Sembra utopistico, ma l’Isis si dovrebbe combattere con le idee. Chi sono i combattenti “europei” che vanno in Iraq o in Libia a lottare sotto il vessillo delle bandiere nere dello Stato Islamico? Disillusi dalla politica, dalla mancanza di lavoro, da promesse mai mantenute, dalla convinzione di essere ritenuti di una classe inferiore (spesso sono figli di immigrati di seconda o terza generazione), dallo svilimento dei valori e dei principi sui quali si fonda la società occidentale-europea. Se quest’ultima tende più verso l’esclusione e la spersonalizzazione dell’individuo ridotto a mero consumatore che all’inclusione dell’individuo-cittadino, allora il flusso “umano” di nuovi adepti dell’Isis dall’Europa non si fermerà molto facilmente. Le leggi per il rientro dei foreign fighters costituiscono solo un palliativo, uno specchietto per le allodole per l’opinione pubblica.
Dopo aver incontrato Putin al Cairo il capo di Stato egiziano Abdel Fattah al Sisi ha dichiarato in conferenza stampa che i due Paesi sono intenzionati a continuare la loro “cooperazione militare”. Quali ricadute potrebbe avere questa rinnovata partnership?

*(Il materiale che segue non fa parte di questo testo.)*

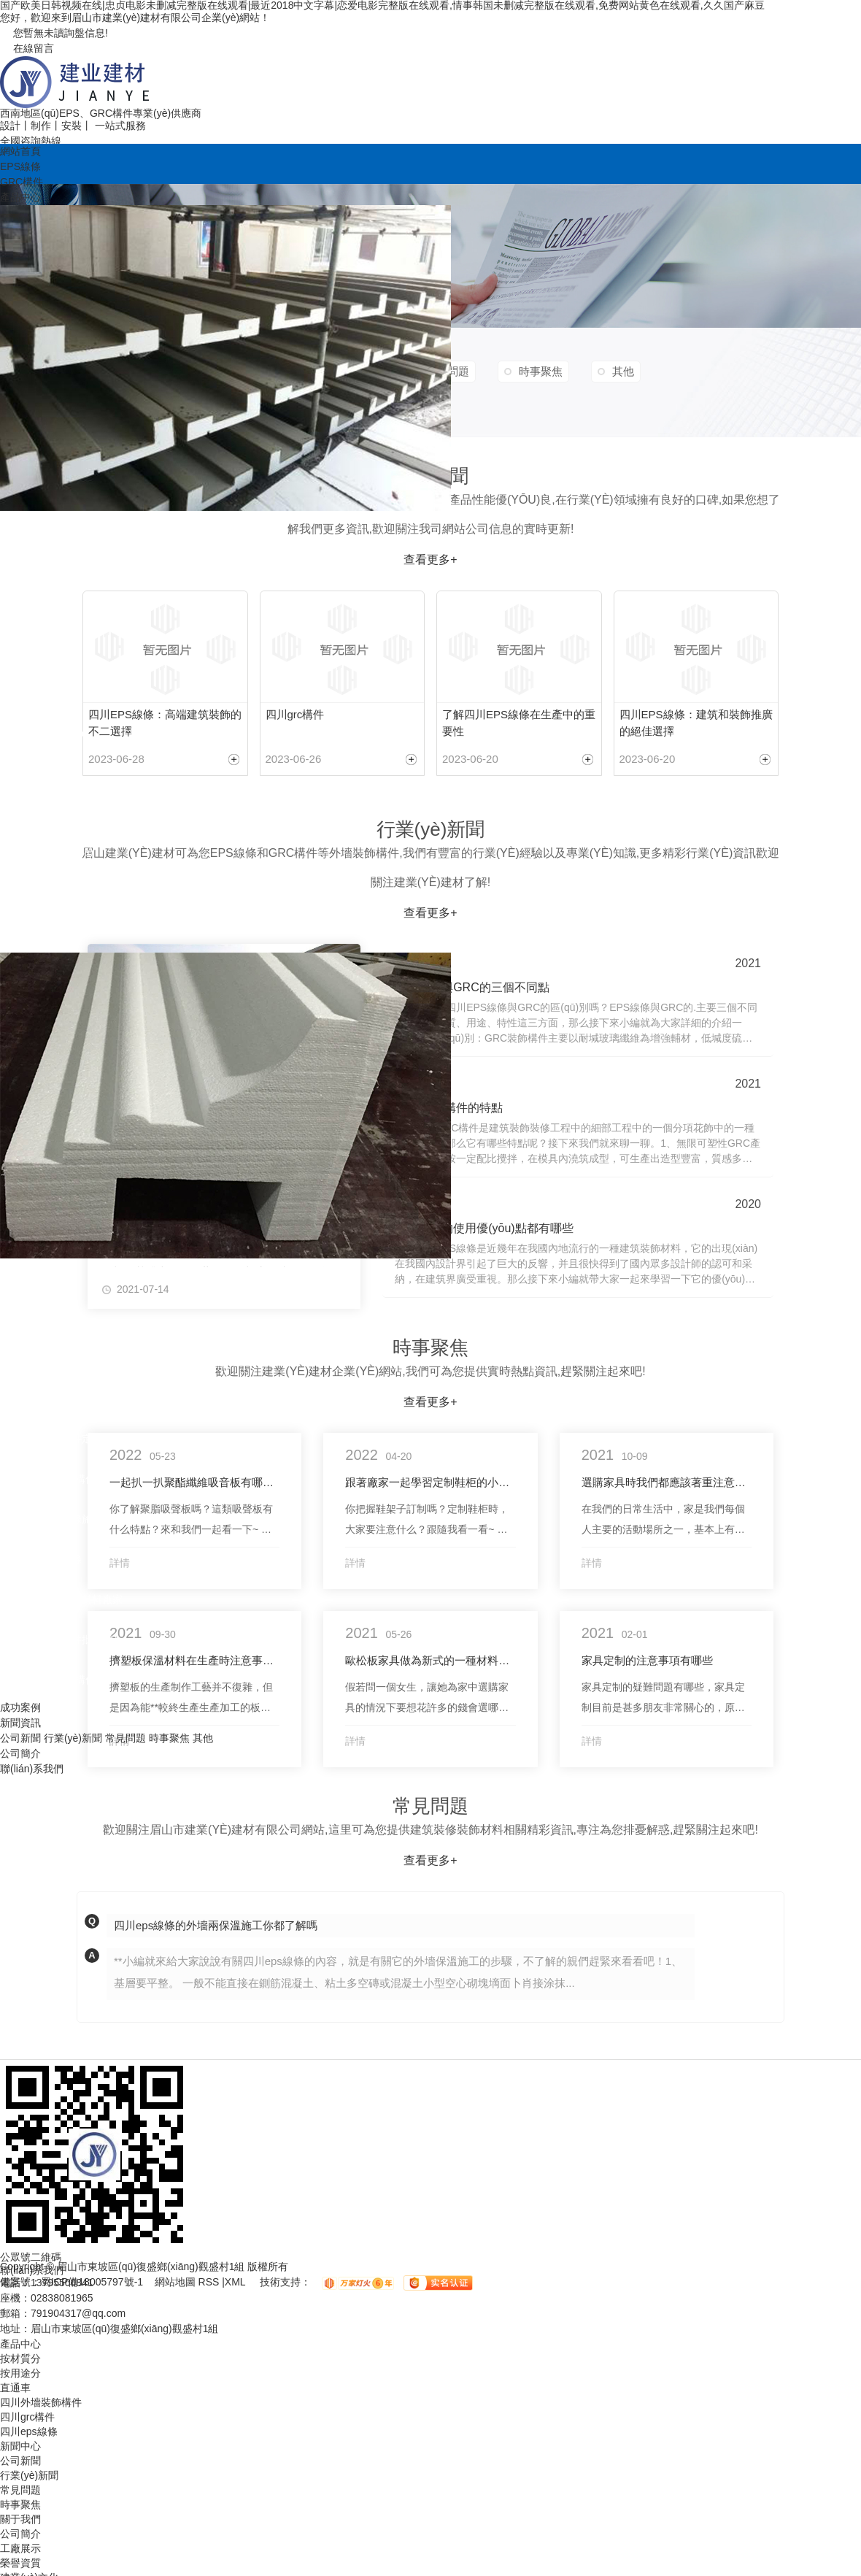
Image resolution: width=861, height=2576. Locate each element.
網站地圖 (176, 2282)
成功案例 (20, 1707)
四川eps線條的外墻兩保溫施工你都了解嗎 (215, 1925)
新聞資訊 (20, 1723)
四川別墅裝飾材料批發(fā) (58, 1398)
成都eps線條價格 (39, 691)
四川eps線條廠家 (39, 651)
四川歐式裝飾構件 (41, 1358)
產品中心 (20, 197)
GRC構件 (21, 182)
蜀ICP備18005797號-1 (92, 2282)
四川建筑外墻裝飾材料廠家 (61, 1599)
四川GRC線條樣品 (42, 731)
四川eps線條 (29, 571)
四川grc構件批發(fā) (45, 932)
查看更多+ (430, 1860)
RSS (210, 2282)
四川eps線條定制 (39, 771)
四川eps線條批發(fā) (46, 852)
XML (236, 2282)
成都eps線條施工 (39, 892)
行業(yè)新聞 (73, 1738)
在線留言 (27, 48)
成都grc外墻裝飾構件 (48, 1679)
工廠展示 (20, 2548)
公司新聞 (20, 1738)
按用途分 (20, 1278)
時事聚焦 (169, 1738)
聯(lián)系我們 (31, 1769)
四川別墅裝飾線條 (41, 1559)
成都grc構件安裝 (37, 812)
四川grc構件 (27, 611)
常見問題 (125, 1738)
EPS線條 (20, 166)
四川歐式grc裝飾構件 (48, 1479)
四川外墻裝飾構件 (41, 1318)
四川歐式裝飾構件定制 (51, 1439)
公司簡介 (20, 1753)
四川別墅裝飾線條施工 (51, 1519)
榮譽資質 (20, 2563)
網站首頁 (20, 151)
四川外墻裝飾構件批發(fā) (58, 1639)
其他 (203, 1738)
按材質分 (20, 531)
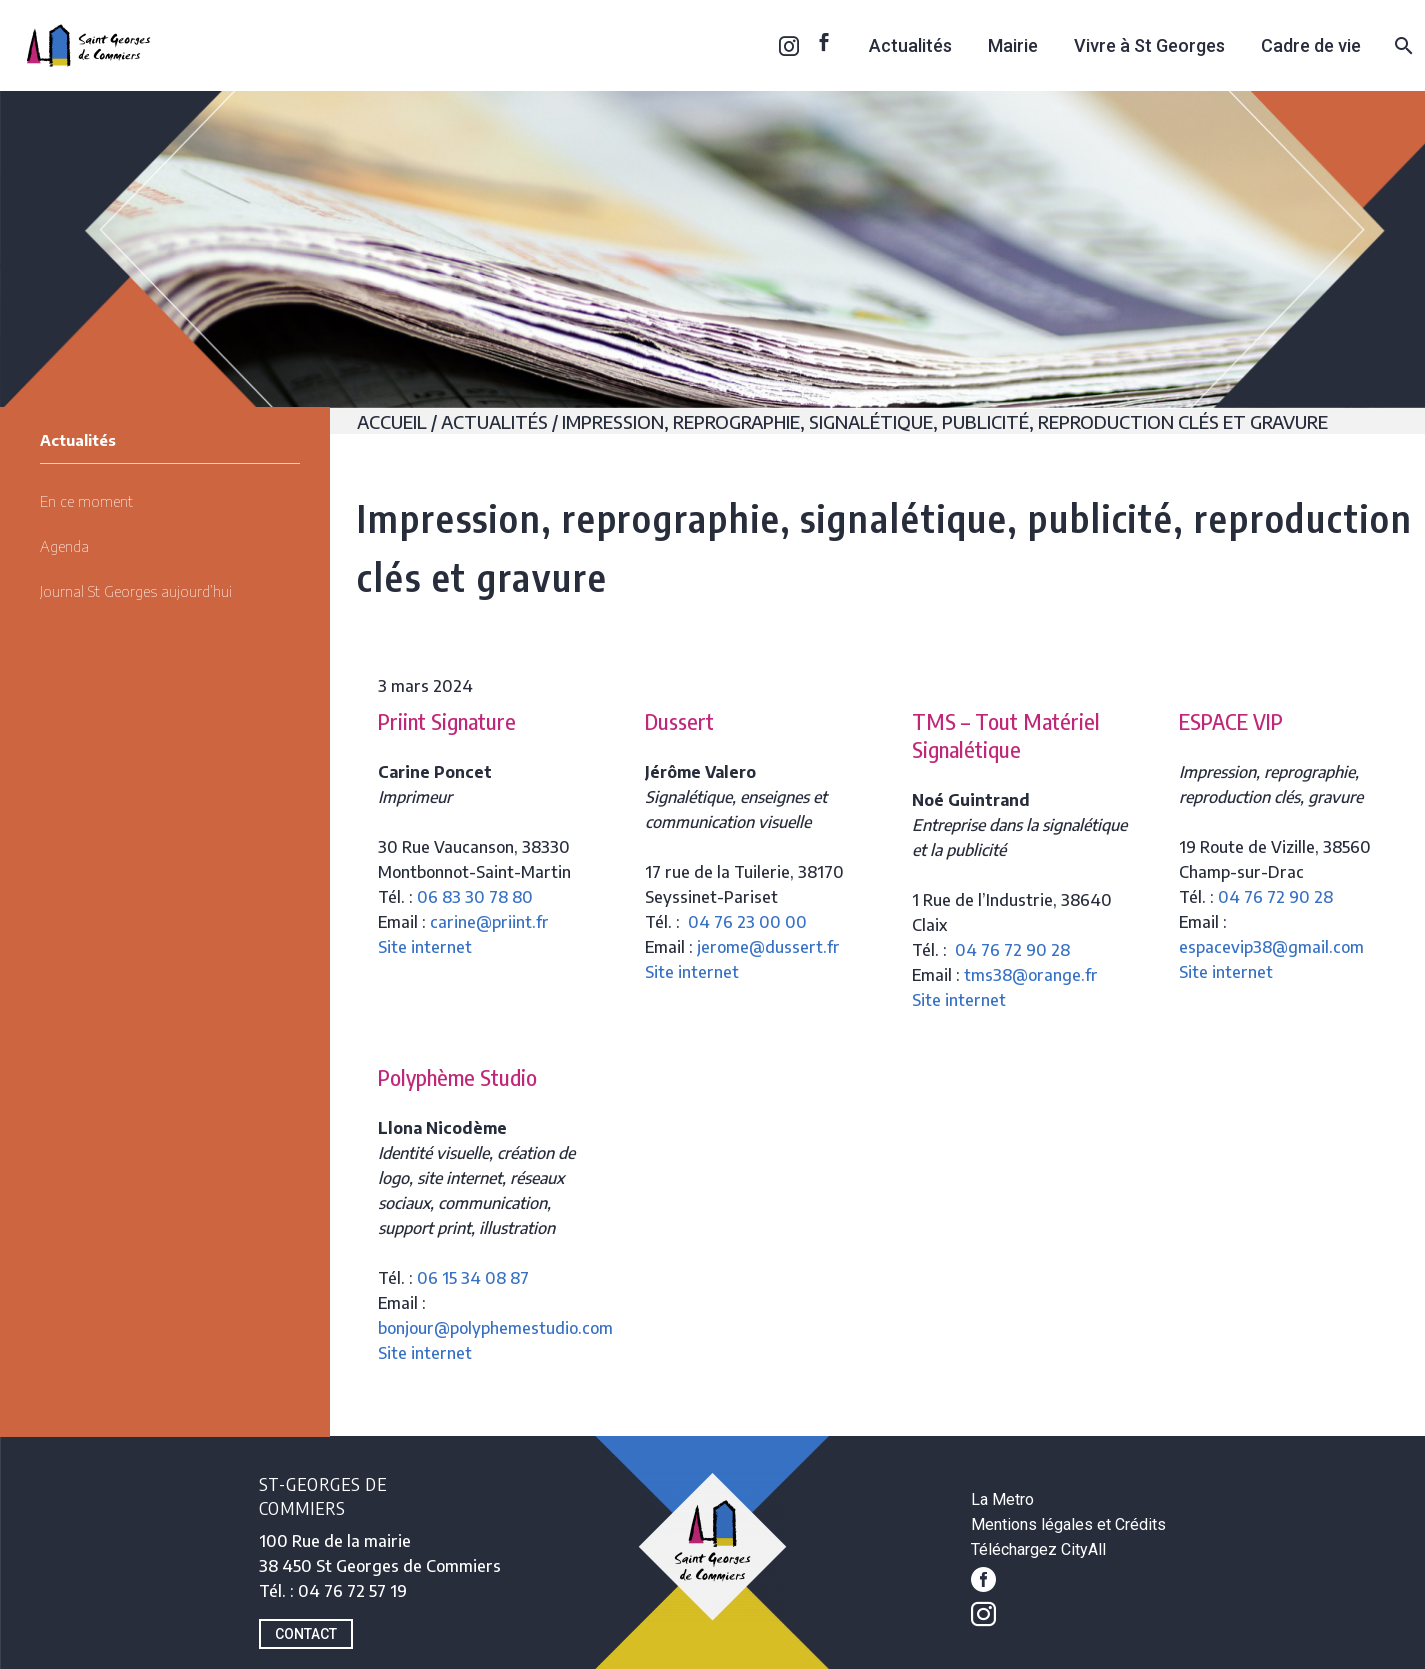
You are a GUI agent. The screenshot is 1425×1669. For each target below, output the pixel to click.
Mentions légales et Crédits (1068, 1524)
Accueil (392, 421)
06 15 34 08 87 (473, 1278)
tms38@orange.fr (1031, 975)
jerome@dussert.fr (768, 947)
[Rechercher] (1401, 45)
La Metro (1002, 1499)
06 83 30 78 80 (475, 897)
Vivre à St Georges (1149, 45)
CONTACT (306, 1634)
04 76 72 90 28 (1012, 950)
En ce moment (86, 501)
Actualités (910, 45)
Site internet (425, 947)
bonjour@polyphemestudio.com (495, 1328)
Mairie (1013, 45)
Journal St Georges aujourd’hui (136, 591)
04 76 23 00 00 (747, 922)
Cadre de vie (1311, 45)
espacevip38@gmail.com (1271, 947)
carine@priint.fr (489, 922)
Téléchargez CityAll (1038, 1549)
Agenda (64, 546)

Il governo de Il Cairo sta intenzionalmente giocando su due sponde. Al Sisi ha bisogno che la sua leadership sia confermata dalle altre nazioni. L’ex generale è cosciente che molti Paesi, soprattutto europei, hanno accettato il nuovo regime con molta reticenza dopo il colpo di stato soft del luglio 2013. Per ottenere questo riconoscimento deve forzare la mano anche irritando i suoi alleati-partner come gli Stati Uniti; ciò significa anche incontrare e stipulare accordi economici con la Russia di Putin che in questo momento non ha buone relazioni con gli Usa per via della situazione in Ucraina. Non credo in uno spostamento nell’immediato delle alleanze dell’Egitto, la sua partnership con gli Usa non è solamente militare, questi ultimi sono il primo Paese per volume di scambi economici dell’Egitto. Lo scopo di Al Sisi sembrerebbe proprio quello di ricordare alla potenza al di là dell’Atlantico di non dimenticarsi del fidato alleato della terra del Nilo. Al Sisi si è spesso lamentato di non riuscire a fare fronte da solo della situazione esplosiva in Sinai, dove l’organizzazione terroristica Ansar Bait al Maqdis, affiliata ad Al Qaeda e all’Isis, crea scompiglio e disordine nella regione. Al Sisi cerca disperatamente aiuti militari dall’America, forse anche un aumento dell’ “assegno” annuale di $ 1,3 mld che riceve dagli Usa dal 1978, mentre allora costituivano una somma ingente, oggi costituiscono a malapena meno dell’1% dell’economia egiziana.